> **Provided entries**:
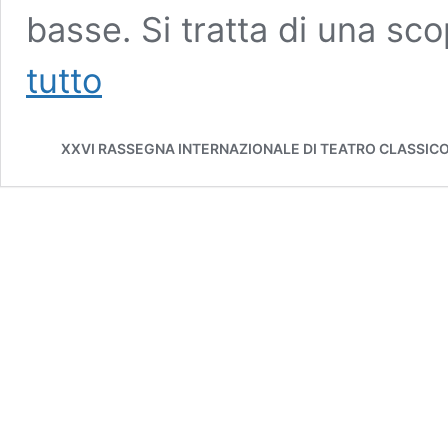
basse. Si tratta di una s
La
tutto
cava
dei
dinosauri
XXVI RASSEGNA INTERNAZIONALE DI TEATRO CLASSIC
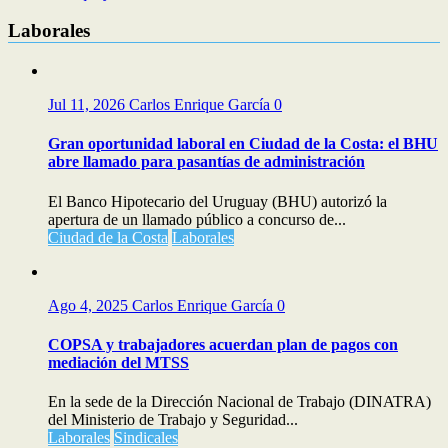
Laborales
Jul 11, 2026
Carlos Enrique García
0
Gran oportunidad laboral en Ciudad de la Costa: el BHU
abre llamado para pasantías de administración
El Banco Hipotecario del Uruguay (BHU) autorizó la
apertura de un llamado público a concurso de...
Ciudad de la Costa
Laborales
Ago 4, 2025
Carlos Enrique García
0
COPSA y trabajadores acuerdan plan de pagos con
mediación del MTSS
En la sede de la Dirección Nacional de Trabajo (DINATRA)
del Ministerio de Trabajo y Seguridad...
Laborales
Sindicales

> **Your task**: List every line from the entries above in which "Ciudad" appears.

> **Solution for this exercise**:
Gran oportunidad laboral en Ciudad de la Costa: el BHU
Ciudad de la Costa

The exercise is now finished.